[Dataset entries]
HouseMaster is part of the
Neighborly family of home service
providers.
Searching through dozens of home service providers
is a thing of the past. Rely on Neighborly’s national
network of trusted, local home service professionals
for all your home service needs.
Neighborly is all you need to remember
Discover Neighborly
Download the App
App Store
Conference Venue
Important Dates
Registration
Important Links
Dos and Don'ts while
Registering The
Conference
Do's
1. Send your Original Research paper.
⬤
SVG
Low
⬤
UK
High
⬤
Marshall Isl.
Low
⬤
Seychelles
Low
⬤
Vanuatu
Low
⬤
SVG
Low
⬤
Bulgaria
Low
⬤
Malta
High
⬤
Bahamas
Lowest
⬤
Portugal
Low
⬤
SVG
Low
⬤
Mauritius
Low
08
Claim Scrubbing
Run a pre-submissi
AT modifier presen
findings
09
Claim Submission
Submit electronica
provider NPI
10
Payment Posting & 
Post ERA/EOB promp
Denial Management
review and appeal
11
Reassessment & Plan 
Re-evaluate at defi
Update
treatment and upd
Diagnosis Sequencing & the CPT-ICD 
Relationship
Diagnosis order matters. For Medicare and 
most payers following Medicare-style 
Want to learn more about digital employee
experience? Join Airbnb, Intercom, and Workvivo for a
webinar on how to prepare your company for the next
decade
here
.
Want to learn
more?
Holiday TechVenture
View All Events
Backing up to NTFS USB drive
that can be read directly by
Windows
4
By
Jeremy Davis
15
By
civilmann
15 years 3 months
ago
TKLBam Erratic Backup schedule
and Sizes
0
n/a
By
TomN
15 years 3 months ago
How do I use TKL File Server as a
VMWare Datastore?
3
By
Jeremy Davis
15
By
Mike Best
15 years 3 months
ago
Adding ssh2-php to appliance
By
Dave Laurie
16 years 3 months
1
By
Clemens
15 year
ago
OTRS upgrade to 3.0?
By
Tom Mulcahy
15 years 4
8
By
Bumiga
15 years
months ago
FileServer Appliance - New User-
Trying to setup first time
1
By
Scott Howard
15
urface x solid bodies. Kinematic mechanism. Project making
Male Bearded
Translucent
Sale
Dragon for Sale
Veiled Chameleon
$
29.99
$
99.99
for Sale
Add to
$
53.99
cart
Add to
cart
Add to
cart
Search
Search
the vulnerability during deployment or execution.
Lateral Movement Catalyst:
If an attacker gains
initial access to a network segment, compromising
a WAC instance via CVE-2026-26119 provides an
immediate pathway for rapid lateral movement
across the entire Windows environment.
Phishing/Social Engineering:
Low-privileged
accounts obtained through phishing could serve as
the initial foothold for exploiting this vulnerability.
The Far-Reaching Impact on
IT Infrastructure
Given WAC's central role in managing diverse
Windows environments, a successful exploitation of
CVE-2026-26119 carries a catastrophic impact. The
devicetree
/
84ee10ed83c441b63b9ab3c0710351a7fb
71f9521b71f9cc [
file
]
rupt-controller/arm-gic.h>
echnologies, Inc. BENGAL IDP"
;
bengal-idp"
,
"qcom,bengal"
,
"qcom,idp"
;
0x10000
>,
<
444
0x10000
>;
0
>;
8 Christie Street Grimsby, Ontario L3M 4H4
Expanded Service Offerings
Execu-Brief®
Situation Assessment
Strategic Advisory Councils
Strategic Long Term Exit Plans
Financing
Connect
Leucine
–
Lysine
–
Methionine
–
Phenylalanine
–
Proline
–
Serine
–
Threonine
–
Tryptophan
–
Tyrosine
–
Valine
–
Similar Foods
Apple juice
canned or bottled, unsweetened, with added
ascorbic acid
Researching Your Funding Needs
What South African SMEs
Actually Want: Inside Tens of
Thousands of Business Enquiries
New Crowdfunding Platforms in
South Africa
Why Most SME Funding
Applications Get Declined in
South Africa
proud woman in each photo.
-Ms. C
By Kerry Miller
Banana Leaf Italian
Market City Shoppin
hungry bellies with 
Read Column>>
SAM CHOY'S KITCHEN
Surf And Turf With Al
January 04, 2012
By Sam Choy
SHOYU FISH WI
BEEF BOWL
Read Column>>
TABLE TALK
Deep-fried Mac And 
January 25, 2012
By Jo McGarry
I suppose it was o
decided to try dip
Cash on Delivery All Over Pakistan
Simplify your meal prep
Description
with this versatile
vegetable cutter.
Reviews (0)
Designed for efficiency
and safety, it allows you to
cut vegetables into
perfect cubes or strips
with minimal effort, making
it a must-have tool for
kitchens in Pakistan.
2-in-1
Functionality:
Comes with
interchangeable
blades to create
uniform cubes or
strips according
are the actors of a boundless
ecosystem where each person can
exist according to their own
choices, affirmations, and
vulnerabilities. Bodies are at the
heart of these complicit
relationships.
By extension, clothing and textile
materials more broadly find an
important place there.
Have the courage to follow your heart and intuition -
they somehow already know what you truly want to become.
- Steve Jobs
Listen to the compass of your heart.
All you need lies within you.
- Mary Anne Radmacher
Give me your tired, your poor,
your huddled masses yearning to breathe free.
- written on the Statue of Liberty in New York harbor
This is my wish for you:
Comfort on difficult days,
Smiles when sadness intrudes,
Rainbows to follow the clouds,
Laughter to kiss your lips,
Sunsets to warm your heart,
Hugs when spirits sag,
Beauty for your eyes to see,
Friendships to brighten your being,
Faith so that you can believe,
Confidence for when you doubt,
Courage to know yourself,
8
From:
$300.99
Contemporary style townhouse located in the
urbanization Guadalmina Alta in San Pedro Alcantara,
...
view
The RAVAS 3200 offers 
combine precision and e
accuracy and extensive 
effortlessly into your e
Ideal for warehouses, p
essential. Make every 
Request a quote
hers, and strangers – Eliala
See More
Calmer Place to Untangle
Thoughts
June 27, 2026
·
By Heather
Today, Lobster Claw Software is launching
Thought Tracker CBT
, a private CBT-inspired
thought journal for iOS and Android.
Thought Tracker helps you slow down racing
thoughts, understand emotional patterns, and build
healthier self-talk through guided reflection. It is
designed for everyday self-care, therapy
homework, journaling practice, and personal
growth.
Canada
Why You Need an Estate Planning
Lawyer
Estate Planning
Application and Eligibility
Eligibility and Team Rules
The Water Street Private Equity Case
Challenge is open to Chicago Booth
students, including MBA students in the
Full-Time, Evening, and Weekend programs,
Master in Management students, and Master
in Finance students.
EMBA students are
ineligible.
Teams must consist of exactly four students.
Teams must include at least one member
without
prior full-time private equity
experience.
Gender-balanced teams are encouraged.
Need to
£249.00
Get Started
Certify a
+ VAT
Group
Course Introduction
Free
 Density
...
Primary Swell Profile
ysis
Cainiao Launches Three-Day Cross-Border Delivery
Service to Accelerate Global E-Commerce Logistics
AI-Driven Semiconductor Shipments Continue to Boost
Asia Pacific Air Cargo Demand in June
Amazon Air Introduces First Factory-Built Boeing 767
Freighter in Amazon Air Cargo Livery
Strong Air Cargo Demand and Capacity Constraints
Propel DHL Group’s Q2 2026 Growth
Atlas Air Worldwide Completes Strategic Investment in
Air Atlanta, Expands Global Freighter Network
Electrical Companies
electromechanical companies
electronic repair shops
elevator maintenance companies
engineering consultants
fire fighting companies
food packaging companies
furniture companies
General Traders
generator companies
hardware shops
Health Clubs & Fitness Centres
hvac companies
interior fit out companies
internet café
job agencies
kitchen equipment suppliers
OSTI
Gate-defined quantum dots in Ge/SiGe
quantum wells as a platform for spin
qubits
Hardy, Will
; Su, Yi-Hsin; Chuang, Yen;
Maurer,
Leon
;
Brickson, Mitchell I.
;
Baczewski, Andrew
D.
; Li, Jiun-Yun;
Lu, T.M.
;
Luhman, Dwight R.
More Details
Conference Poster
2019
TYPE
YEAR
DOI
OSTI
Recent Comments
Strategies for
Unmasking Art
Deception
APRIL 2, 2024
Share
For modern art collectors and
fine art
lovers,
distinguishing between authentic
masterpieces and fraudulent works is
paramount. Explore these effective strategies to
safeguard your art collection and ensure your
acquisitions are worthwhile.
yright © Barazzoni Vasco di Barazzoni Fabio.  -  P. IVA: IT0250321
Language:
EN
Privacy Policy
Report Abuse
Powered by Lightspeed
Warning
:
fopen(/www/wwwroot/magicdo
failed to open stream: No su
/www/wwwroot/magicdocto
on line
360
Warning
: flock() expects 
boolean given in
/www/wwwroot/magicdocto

> [Action item]: Repeat word for word the lines above that run from the line containing "Actually Want: Inside Tens of" through the line containing "exist according to their own", both ends included, and nothing else.

> [Response to this exercise]:
Actually Want: Inside Tens of
Thousands of Business Enquiries
New Crowdfunding Platforms in
South Africa
Why Most SME Funding
Applications Get Declined in
South Africa
proud woman in each photo.
-Ms. C
By Kerry Miller
Banana Leaf Italian
Market City Shoppin
hungry bellies with 
Read Column>>
SAM CHOY'S KITCHEN
Surf And Turf With Al
January 04, 2012
By Sam Choy
SHOYU FISH WI
BEEF BOWL
Read Column>>
TABLE TALK
Deep-fried Mac And 
January 25, 2012
By Jo McGarry
I suppose it was o
decided to try dip
Cash on Delivery All Over Pakistan
Simplify your meal prep
Description
with this versatile
vegetable cutter.
Reviews (0)
Designed for efficiency
and safety, it allows you to
cut vegetables into
perfect cubes or strips
with minimal effort, making
it a must-have tool for
kitchens in Pakistan.
2-in-1
Functionality:
Comes with
interchangeable
blades to create
uniform cubes or
strips according
are the actors of a boundless
ecosystem where each person can
exist according to their own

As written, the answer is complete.